(Beginning of PROVIDED MATERIAL)

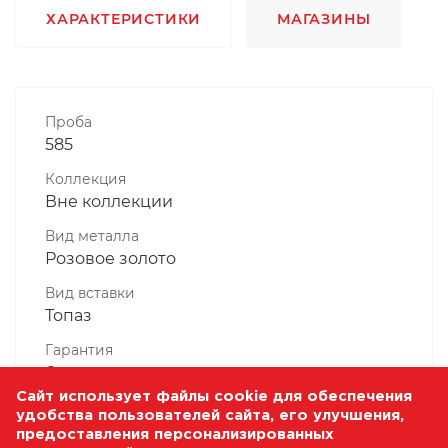
ХАРАКТЕРИСТИКИ
МАГАЗИНЫ
Проба
585
Коллекция
Вне коллекции
Вид металла
Розовое золото
Вид вставки
Топаз
Гарантия
6 месяцев
Сайт использует файлы cookie для обеспечения
Комплектность, шт
удобства пользователей сайта, его улучшения,
1 Штука
предоставления персонализированных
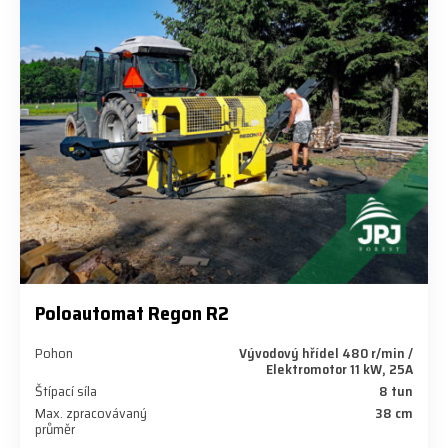
Poloautomat Regon R2
Pohon
Vývodový hřídel 480 r/min /
Elektromotor 11 kW, 25A
Štípací síla
8 tun
Max. zpracovávaný
38 cm
průměr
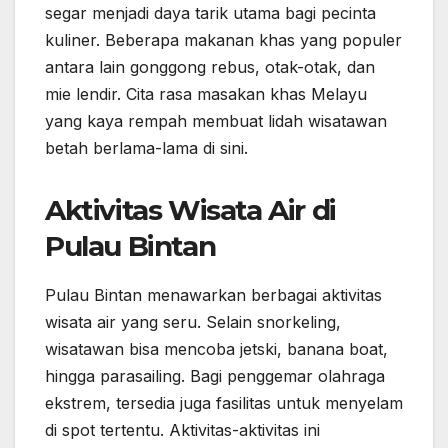
segar menjadi daya tarik utama bagi pecinta
kuliner. Beberapa makanan khas yang populer
antara lain gonggong rebus, otak-otak, dan
mie lendir. Cita rasa masakan khas Melayu
yang kaya rempah membuat lidah wisatawan
betah berlama-lama di sini.
Aktivitas Wisata Air di
Pulau Bintan
Pulau Bintan menawarkan berbagai aktivitas
wisata air yang seru. Selain snorkeling,
wisatawan bisa mencoba jetski, banana boat,
hingga parasailing. Bagi penggemar olahraga
ekstrem, tersedia juga fasilitas untuk menyelam
di spot tertentu. Aktivitas-aktivitas ini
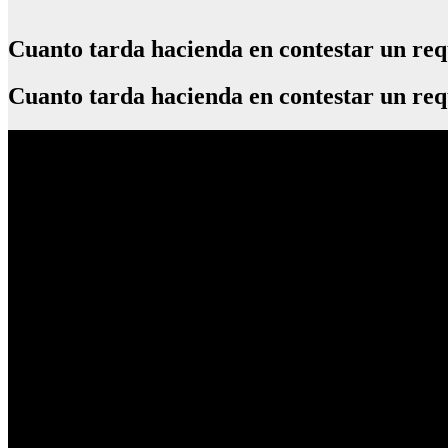
Cuanto tarda hacienda en contestar un re
Cuanto tarda hacienda en contestar un req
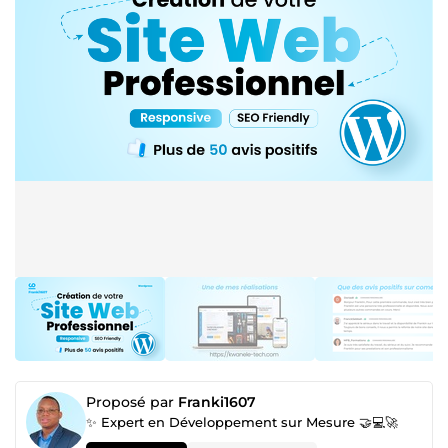
Proposé par
Franki1607
✨ Expert en Développement sur Mesure 🤝💻🚀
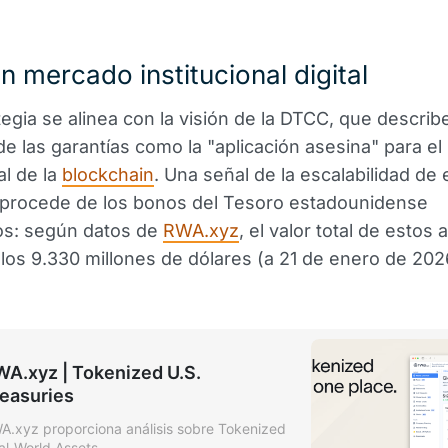
n mercado institucional digital
tegia se alinea con la visión de la DTCC, que describe
de las garantías como la "aplicación asesina" para el
al de la
blockchain
. Una señal de la escalabilidad de 
 procede de los bonos del Tesoro estadounidense
os: según datos de
RWA.xyz
, el valor total de estos 
los 9.330 millones de dólares (a 21 de enero de 202
A.xyz | Tokenized U.S.
easuries
A.xyz proporciona análisis sobre Tokenized
al-World Assets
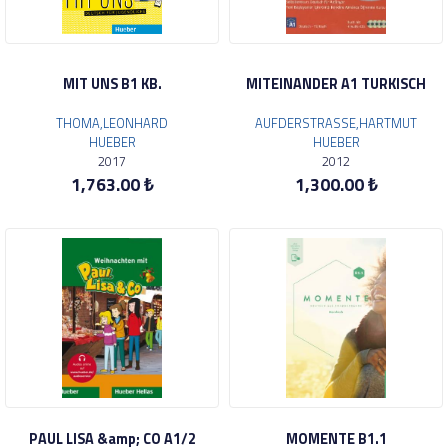
MIT UNS B1 KB.
MITEINANDER A1 TURKISCH
THOMA,LEONHARD
AUFDERSTRASSE,HARTMUT
HUEBER
HUEBER
2017
2012
1,763.00 ₺
1,300.00 ₺
PAUL LISA &amp; CO A1/2
MOMENTE B1.1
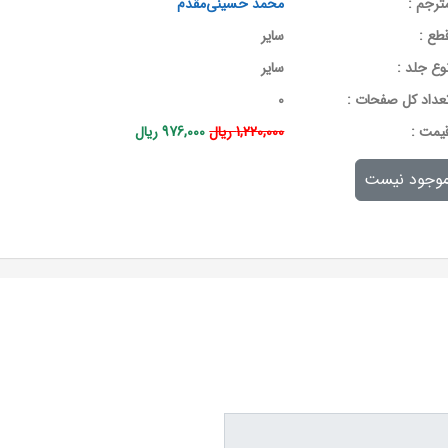
ترجم :
محمد حسینی‌مقدم
طع :
سایر
وع جلد :
سایر
عداد کل صفحات :
0
يمت :
1,220,000 ریال
976,000 ریال
وجود نیست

(End of PROVIDED MATERIAL)

#### WHAT TO WORK ON
Which lines run from the one containing "antara lain gonggong rebus, otak-otak, dan" through the last line of the entries above? Output them exactly, both ends included, with no pictures.

#### TASK RESPONSE
antara lain gonggong rebus, otak-otak, dan
mie lendir. Cita rasa masakan khas Melayu
yang kaya rempah membuat lidah wisatawan
betah berlama-lama di sini.
Aktivitas Wisata Air di
Pulau Bintan
Pulau Bintan menawarkan berbagai aktivitas
wisata air yang seru. Selain snorkeling,
wisatawan bisa mencoba jetski, banana boat,
hingga parasailing. Bagi penggemar olahraga
ekstrem, tersedia juga fasilitas untuk menyelam
di spot tertentu. Aktivitas-aktivitas ini
Cuanto tarda hacienda en contestar un re
Cuanto tarda hacienda en contestar un req
Proposé par
Franki1607
✨ Expert en Développement sur Mesure 🤝💻🚀
n mercado institucional digital
tegia se alinea con la visión de la DTCC, que describe
de las garantías como la "aplicación asesina" para el
al de la
blockchain
. Una señal de la escalabilidad de 
 procede de los bonos del Tesoro estadounidense
os: según datos de
RWA.xyz
, el valor total de estos 
los 9.330 millones de dólares (a 21 de enero de 202
A.xyz | Tokenized U.S.
easuries
A.xyz proporciona análisis sobre Tokenized
al-World Assets
MIT UNS B1 KB.
MITEINANDER A1 TURKISCH
THOMA,LEONHARD
AUFDERSTRASSE,HARTMUT
HUEBER
HUEBER
2017
2012
1,763.00 ₺
1,300.00 ₺
PAUL LISA &amp; CO A1/2
MOMENTE B1.1
ترجم :
محمد حسینی‌مقدم
طع :
سایر
وع جلد :
سایر
عداد کل صفحات :
0
يمت :
1,220,000 ریال
976,000 ریال
وجود نیست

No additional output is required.